— WHAT THE TASK ASKS —
Go through the material below and please tally the lines that hold the word "مصرف"; the number alone is the answer.

— ENTRIES PROVIDED —
========

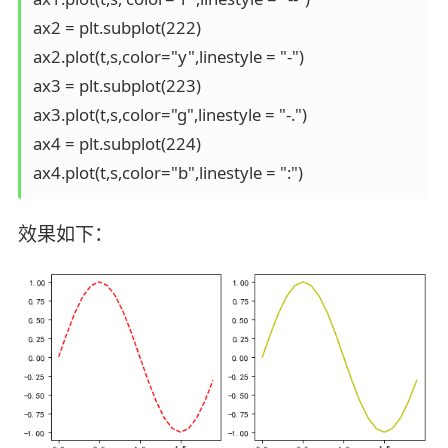
ax2 = plt.subplot(222)

ax2.plot(t,s,color="y",linestyle = "-")

ax3 = plt.subplot(223)

ax3.plot(t,s,color="g",linestyle = "-.")

ax4 = plt.subplot(224)

ax4.plot(t,s,color="b",linestyle = ":")
效果如下：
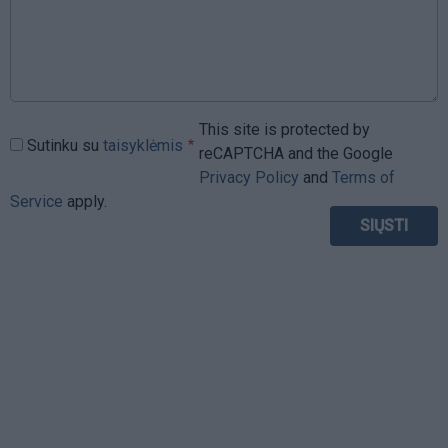
This site is protected by
Sutinku su
taisyklėmis
reCAPTCHA and the Google
Privacy Policy
and
Terms of
Service
apply.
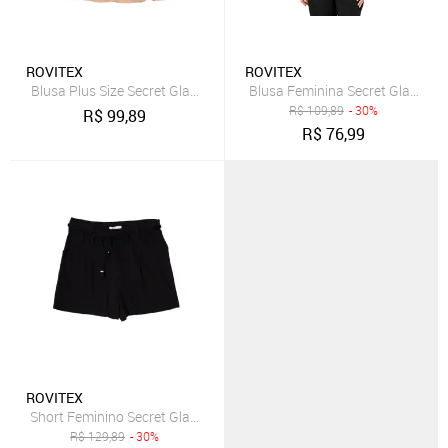
ROVITEX
ROVITEX
Blusa Plus Size Secret Glam Manga Longa Marrom Claro
Blusa Feminina Secret Glam Plus
R$
109,89
- 30%
R$
99,89
R$
76,99
ROVITEX
Short Feminino Secret Glam Plus Size Viscose Preto
R$
129,89
- 30%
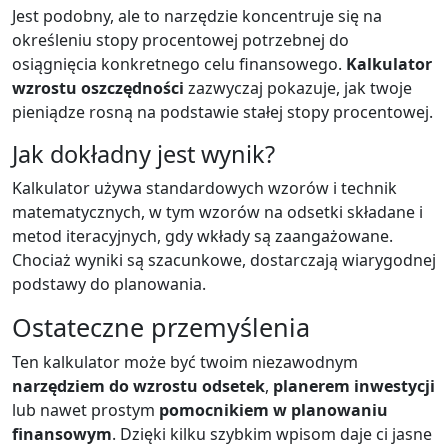
Jest podobny, ale to narzędzie koncentruje się na
określeniu stopy procentowej potrzebnej do
osiągnięcia konkretnego celu finansowego.
Kalkulator
wzrostu oszczędności
zazwyczaj pokazuje, jak twoje
pieniądze rosną na podstawie stałej stopy procentowej.
Jak dokładny jest wynik?
Kalkulator używa standardowych wzorów i technik
matematycznych, w tym wzorów na odsetki składane i
metod iteracyjnych, gdy wkłady są zaangażowane.
Chociaż wyniki są szacunkowe, dostarczają wiarygodnej
podstawy do planowania.
Ostateczne przemyślenia
Ten kalkulator może być twoim niezawodnym
narzędziem do wzrostu odsetek
,
planerem inwestycji
lub nawet prostym
pomocnikiem w planowaniu
finansowym
. Dzięki kilku szybkim wpisom daje ci jasne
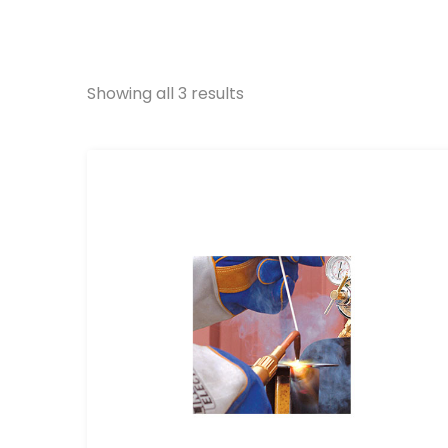
Showing all 3 results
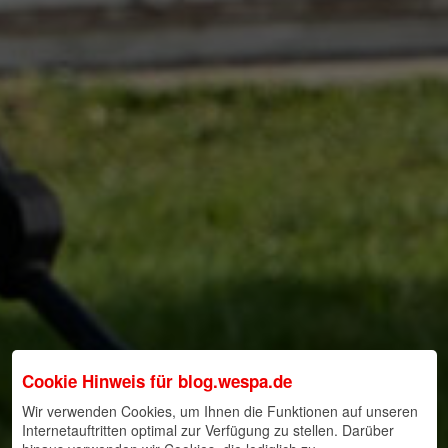
Cookie Hinweis für
blog.wespa.de
Wir verwenden Cookies, um Ihnen die Funktionen auf unseren
Internetauftritten optimal zur Verfügung zu stellen. Darüber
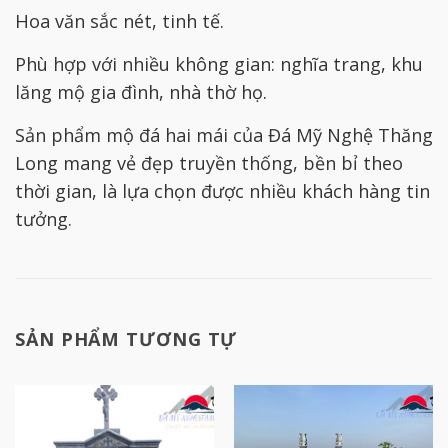
Hoa văn sắc nét, tinh tế.
Phù hợp với nhiều không gian: nghĩa trang, khu
lăng mộ gia đình, nhà thờ họ.
Sản phẩm mộ đá hai mái của Đá Mỹ Nghệ Thăng
Long mang vẻ đẹp truyền thống, bền bỉ theo
thời gian, là lựa chọn được nhiều khách hàng tin
tưởng.
SẢN PHẨM TƯƠNG TỰ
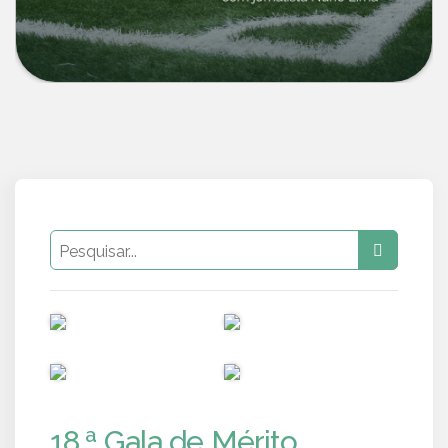
PUB
PUB
PUB
PUB
18.ª Gala de Mérito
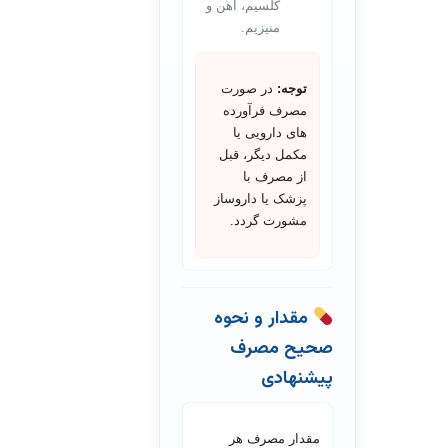
کلسیم، آهن و
منیزیم.
توجه
:
در صورت
مصرف فرآورده
های دارویی یا
مکمل دیگر، قبل
از مصرف با
پزشک یا داروساز
مشورت گردد.
مقدار و نحوه
صحیح مصرف
پیشنهادی
مقدار مصرف هر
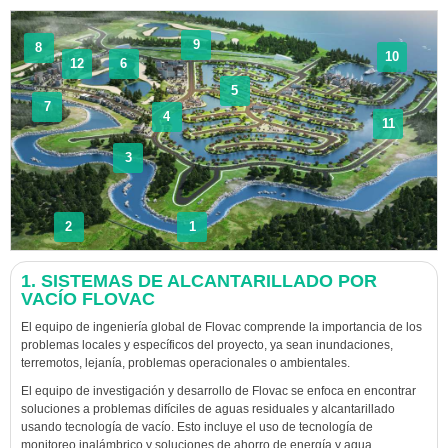
9
8
10
12
6
5
7
4
11
3
2
1
1. SISTEMAS DE ALCANTARILLADO POR
VACÍO FLOVAC
El equipo de ingeniería global de Flovac comprende la importancia de los
problemas locales y específicos del proyecto, ya sean inundaciones,
terremotos, lejanía, problemas operacionales o ambientales.
El equipo de investigación y desarrollo de Flovac se enfoca en encontrar
soluciones a problemas difíciles de aguas residuales y alcantarillado
usando tecnología de vacío. Esto incluye el uso de tecnología de
monitoreo inalámbrico y soluciones de ahorro de energía y agua.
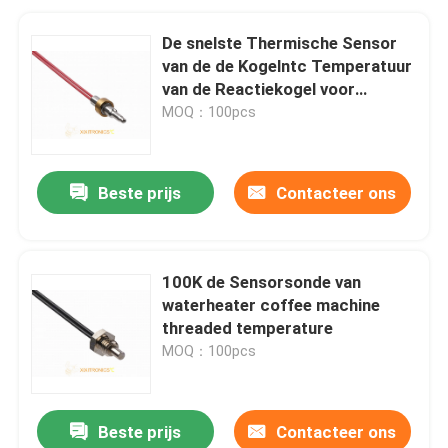
De snelste Thermische Sensor
van de de Kogelntc Temperatuur
van de Reactiekogel voor
Koffiemachine
MOQ：100pcs
Beste prijs
Contacteer ons
100K de Sensorsonde van
waterheater coffee machine
threaded temperature
MOQ：100pcs
Beste prijs
Contacteer ons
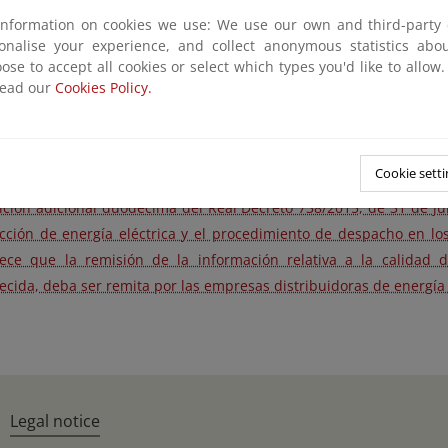
idual como para cada zona geográfica atendida por un único di
information on cookies we use: We use our own and third-party 
sas eléctricas de facilitar a la Administración la informa
sonalise your experience, and collect anonymous statistics ab
inación objetiva de la calidad del servicio.
ose to accept all cookies or select which types you'd like to allow
read our
ecreto 1955/2000, de 1 de diciembre (BOE 27/12/2000)Por el que s
Cookies Policy.
ialización, suministro y procedimientos de autorización de instala
ECO/797/2002, de 22 de marzo (BOE 13/04/2002)Por la que se 
uidad del suministro eléctrico.
Cookie setti
ición adicional duodécima del Real Decreto 738/2015, de 31 de jul
ción de energía eléctrica y el procedimiento de despacho en los 
lece que la remisión de la información relativa a la calidad 
ecida, deba ser remita por las empresas distribuidoras de energía e
Legal notice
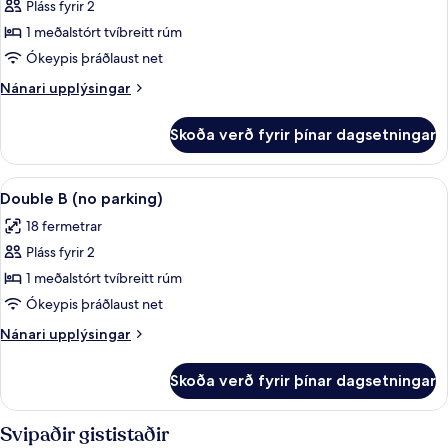
Pláss fyrir 2
fyrir
Double
1 meðalstórt tvíbreitt rúm
A
Ókeypis þráðlaust net
(no
Nánari
Nánari upplýsingar
parking)
upplýsingar
fyrir
Skoða verð fyrir þínar dagsetningar
Double
A
(no
Skoða
Öryggishólf í herbergi, ókeypis þráðl
3
parking)
Double B (no parking)
allar
18 fermetrar
myndir
Pláss fyrir 2
fyrir
Double
1 meðalstórt tvíbreitt rúm
B
Ókeypis þráðlaust net
(no
Nánari
Nánari upplýsingar
parking)
upplýsingar
fyrir
Skoða verð fyrir þínar dagsetningar
Double
B
(no
Svipaðir gististaðir
parking)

========

— EXERCISE RESULT —
4